(Work task) What you should give back is every line from the one containing "overall quality and" through the last line of the records below, word for word and without pictures.

(The data)
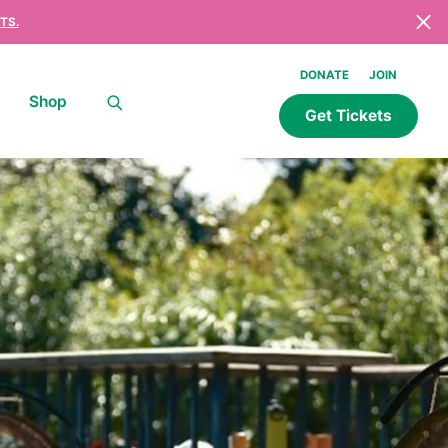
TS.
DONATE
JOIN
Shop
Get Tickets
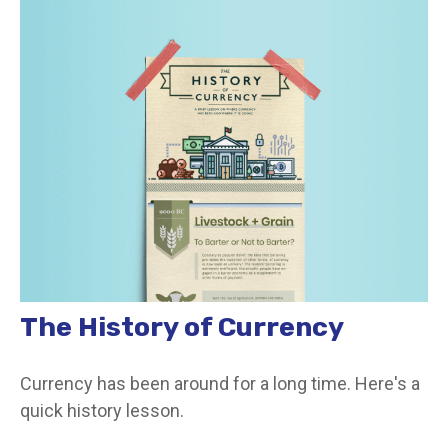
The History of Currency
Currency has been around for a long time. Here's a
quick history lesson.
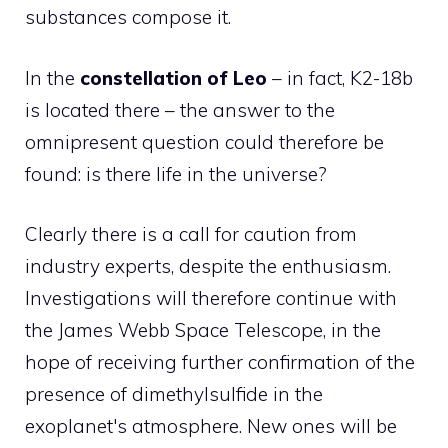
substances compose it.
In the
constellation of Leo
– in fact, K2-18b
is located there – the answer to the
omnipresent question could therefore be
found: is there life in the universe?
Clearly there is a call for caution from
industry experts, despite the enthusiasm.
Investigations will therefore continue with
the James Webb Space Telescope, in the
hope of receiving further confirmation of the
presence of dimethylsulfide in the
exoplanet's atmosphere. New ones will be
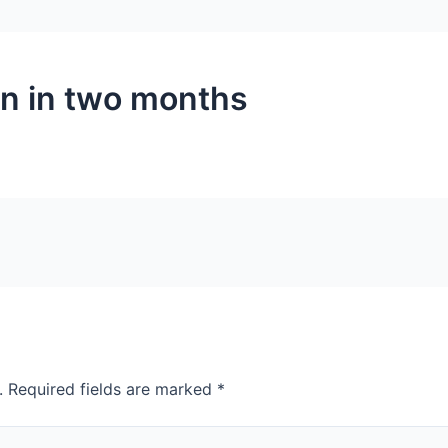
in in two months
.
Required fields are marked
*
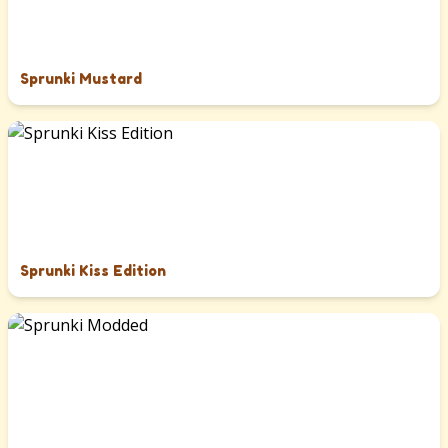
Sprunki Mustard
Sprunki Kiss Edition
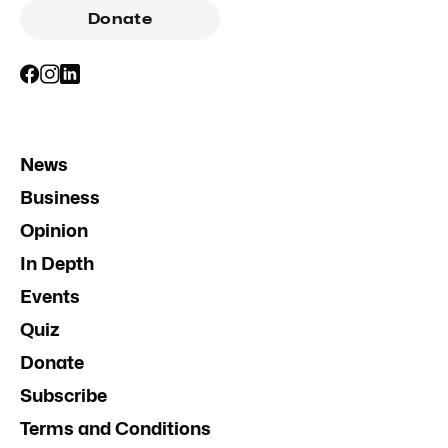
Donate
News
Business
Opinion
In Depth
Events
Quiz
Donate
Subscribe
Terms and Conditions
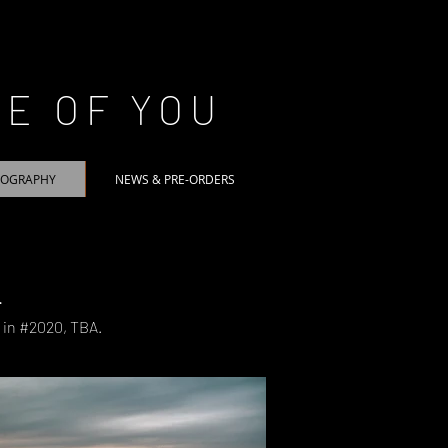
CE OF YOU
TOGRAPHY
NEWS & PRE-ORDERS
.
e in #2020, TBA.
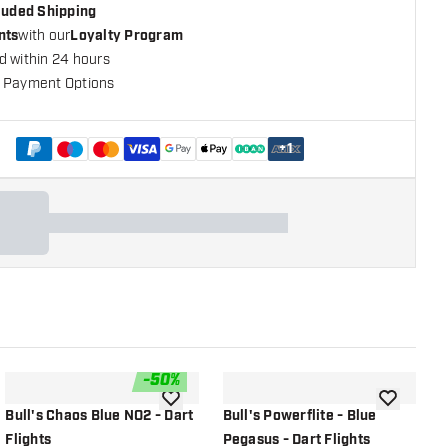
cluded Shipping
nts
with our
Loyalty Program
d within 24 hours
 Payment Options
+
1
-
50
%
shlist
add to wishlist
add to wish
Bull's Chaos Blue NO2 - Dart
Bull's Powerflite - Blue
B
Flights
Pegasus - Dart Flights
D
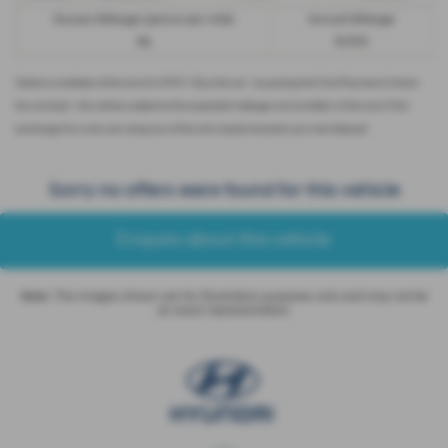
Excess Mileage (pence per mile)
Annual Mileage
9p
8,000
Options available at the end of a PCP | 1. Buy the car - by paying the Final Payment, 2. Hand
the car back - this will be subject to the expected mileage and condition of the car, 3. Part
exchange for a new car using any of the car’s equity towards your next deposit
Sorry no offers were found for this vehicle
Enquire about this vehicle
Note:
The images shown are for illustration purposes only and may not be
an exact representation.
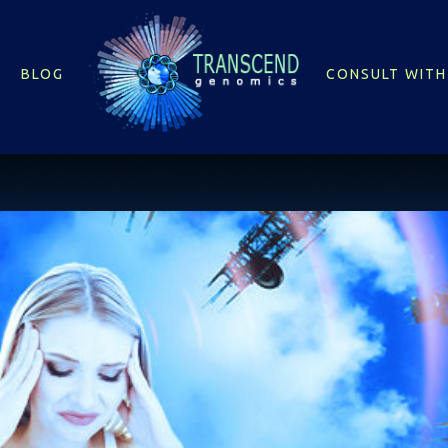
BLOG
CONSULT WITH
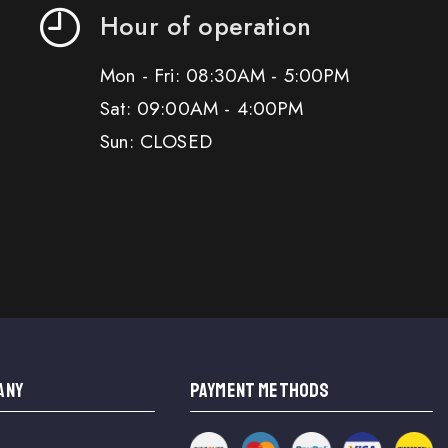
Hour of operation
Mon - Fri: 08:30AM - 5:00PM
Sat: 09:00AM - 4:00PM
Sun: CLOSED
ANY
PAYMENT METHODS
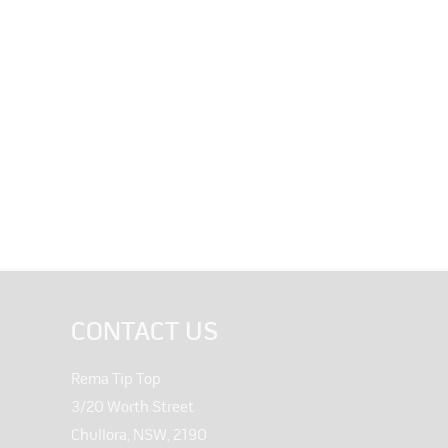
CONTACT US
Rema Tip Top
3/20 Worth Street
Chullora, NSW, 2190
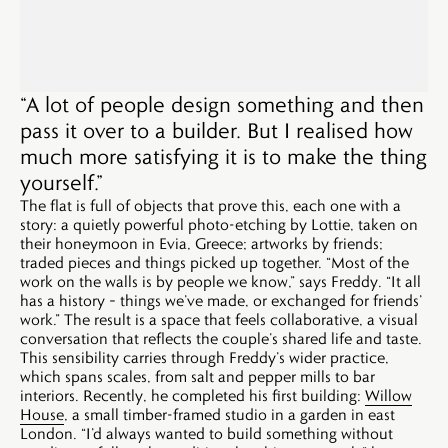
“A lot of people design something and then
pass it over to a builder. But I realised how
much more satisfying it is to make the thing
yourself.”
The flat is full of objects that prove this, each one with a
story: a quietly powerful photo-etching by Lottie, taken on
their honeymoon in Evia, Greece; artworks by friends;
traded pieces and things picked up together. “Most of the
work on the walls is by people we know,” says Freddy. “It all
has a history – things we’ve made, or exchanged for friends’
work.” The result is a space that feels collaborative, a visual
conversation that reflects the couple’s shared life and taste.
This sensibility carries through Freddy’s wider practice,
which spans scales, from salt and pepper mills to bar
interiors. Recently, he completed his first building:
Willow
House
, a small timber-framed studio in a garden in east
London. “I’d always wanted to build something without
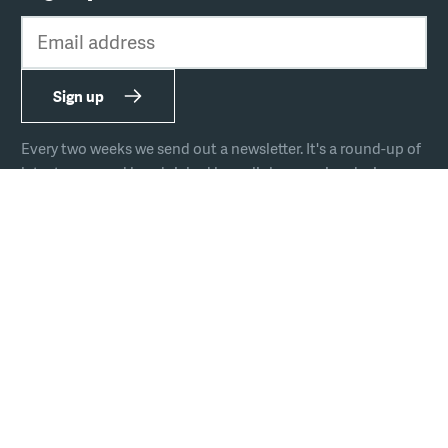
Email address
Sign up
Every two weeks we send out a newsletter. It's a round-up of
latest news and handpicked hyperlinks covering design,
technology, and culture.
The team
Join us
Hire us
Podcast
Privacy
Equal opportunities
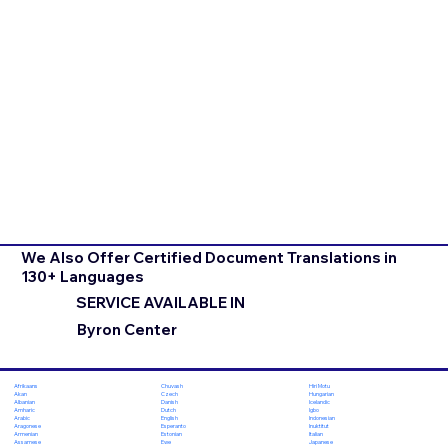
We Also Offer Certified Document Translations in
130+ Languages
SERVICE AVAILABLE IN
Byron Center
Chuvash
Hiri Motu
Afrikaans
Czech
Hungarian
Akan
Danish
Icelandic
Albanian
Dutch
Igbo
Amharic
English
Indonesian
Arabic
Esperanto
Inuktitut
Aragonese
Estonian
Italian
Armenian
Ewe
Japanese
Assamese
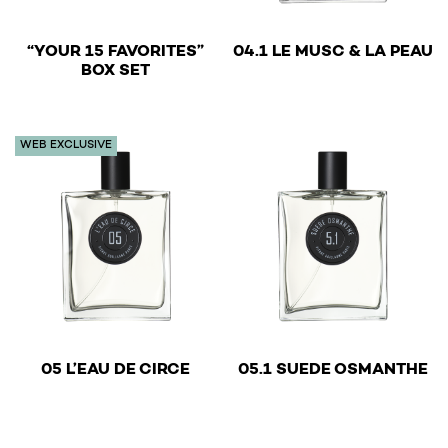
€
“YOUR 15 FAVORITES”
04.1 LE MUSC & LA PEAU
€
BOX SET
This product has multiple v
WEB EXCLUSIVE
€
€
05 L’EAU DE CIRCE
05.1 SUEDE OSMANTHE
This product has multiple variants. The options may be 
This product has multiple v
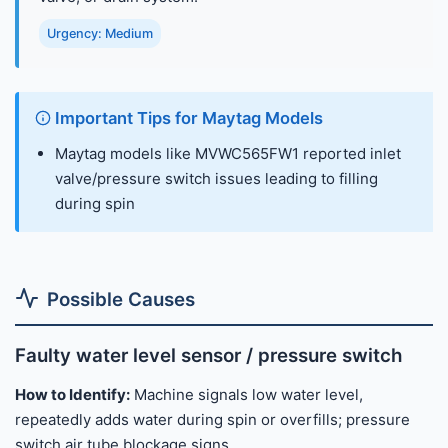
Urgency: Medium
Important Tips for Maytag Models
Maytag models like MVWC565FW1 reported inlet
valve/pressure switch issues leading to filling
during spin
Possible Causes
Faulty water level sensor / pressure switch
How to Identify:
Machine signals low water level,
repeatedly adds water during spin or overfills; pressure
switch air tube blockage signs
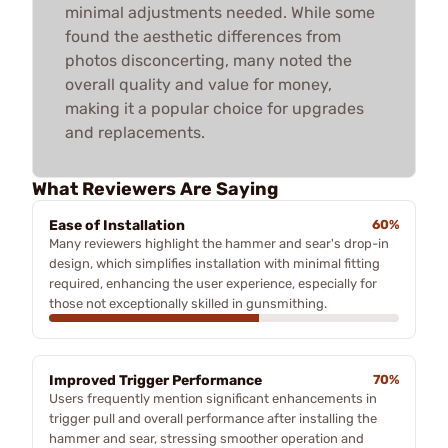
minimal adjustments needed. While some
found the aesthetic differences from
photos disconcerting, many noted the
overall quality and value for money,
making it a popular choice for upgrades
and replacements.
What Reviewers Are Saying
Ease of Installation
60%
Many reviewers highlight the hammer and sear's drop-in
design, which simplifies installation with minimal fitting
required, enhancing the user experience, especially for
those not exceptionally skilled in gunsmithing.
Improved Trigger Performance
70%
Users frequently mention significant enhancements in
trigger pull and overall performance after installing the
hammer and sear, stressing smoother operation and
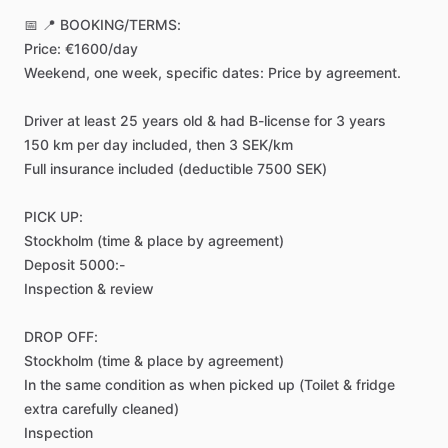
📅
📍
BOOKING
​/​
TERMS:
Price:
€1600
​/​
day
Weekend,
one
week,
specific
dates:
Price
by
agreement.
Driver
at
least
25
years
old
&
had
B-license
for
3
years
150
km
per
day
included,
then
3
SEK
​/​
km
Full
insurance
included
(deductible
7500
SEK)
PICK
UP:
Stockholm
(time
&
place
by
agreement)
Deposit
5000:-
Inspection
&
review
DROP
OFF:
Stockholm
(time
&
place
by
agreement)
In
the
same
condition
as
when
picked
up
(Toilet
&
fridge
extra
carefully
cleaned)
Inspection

(Task output)
overall quality and value for money,
making it a popular choice for upgrades
and replacements.
What Reviewers Are Saying
Ease of Installation
60%
Many reviewers highlight the hammer and sear's drop-in
design, which simplifies installation with minimal fitting
required, enhancing the user experience, especially for
those not exceptionally skilled in gunsmithing.
Improved Trigger Performance
70%
Users frequently mention significant enhancements in
trigger pull and overall performance after installing the
hammer and sear, stressing smoother operation and
📅
📍
BOOKING
​/​
TERMS:
Price:
€1600
​/​
day
Weekend,
one
week,
specific
dates:
Price
by
agreement.
Driver
at
least
25
years
old
&
had
B-license
for
3
years
150
km
per
day
included,
then
3
SEK
​/​
km
Full
insurance
included
(deductible
7500
SEK)
PICK
UP:
Stockholm
(time
&
place
by
agreement)
Deposit
5000:-
Inspection
&
review
DROP
OFF:
Stockholm
(time
&
place
by
agreement)
In
the
same
condition
as
when
picked
up
(Toilet
&
fridge
extra
carefully
cleaned)
Inspection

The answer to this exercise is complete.